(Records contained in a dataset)
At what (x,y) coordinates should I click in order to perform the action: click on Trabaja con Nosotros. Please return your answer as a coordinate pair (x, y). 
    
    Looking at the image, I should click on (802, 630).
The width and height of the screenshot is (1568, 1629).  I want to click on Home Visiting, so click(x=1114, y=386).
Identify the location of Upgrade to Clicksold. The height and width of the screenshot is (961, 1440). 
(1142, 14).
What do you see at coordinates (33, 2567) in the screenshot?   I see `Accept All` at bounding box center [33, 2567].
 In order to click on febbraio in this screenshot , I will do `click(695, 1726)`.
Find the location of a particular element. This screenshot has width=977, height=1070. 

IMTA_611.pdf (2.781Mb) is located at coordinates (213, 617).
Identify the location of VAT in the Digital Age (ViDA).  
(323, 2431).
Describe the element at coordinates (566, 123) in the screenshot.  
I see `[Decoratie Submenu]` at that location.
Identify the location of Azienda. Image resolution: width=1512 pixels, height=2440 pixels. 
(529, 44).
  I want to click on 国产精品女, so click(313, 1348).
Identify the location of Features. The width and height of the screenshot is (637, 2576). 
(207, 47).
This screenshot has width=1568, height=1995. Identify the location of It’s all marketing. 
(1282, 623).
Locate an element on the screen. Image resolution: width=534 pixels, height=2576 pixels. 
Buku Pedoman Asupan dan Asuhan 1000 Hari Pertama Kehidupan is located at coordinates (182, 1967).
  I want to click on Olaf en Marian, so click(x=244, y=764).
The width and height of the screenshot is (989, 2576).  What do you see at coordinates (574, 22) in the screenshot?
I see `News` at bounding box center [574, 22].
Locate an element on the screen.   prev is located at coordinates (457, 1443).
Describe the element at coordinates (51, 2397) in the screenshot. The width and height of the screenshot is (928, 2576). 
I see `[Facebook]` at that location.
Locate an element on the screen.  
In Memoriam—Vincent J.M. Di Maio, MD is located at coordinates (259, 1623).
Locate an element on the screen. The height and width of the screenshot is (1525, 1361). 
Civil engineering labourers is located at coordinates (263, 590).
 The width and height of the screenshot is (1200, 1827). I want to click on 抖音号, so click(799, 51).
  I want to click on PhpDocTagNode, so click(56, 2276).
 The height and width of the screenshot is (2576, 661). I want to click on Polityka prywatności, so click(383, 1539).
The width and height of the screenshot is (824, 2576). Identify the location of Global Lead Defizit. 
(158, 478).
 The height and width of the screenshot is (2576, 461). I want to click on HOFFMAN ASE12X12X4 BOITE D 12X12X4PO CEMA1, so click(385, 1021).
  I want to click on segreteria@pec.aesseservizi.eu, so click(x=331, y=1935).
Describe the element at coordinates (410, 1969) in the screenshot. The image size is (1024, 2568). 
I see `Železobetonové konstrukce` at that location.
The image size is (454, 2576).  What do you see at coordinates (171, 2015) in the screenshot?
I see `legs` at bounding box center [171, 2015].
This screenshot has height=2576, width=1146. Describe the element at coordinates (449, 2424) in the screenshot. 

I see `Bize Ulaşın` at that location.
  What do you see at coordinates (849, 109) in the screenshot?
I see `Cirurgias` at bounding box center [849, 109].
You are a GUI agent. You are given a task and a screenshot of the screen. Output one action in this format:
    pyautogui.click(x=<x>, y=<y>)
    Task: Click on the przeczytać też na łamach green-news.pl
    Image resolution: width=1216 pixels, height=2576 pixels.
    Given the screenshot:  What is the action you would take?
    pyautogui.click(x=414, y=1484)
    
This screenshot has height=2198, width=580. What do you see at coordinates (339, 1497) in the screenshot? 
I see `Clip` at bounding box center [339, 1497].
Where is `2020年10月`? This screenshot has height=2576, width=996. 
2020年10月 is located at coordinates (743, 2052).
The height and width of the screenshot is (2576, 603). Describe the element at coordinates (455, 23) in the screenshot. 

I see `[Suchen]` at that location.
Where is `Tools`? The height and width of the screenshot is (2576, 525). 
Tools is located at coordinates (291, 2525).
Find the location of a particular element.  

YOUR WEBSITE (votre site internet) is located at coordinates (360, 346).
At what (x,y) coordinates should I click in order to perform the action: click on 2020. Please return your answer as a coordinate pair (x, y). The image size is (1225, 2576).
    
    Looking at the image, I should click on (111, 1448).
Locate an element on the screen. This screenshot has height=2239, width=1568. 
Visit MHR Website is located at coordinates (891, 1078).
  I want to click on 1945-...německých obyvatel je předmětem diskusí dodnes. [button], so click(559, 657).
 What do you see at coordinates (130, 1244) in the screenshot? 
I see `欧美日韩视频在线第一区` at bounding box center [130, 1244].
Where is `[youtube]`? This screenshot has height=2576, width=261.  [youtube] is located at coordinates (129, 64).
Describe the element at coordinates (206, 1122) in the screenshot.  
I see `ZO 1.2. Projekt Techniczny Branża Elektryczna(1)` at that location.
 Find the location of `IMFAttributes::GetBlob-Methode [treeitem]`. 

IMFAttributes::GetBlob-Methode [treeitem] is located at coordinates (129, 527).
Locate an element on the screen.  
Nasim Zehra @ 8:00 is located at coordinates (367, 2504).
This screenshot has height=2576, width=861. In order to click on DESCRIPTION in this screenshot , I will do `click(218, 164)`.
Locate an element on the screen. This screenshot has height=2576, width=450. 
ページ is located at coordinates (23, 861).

= What is needed =
Using the entries above, work out the number of lines containing the string "will", and supply only that number.

= Answer for this exercise =
2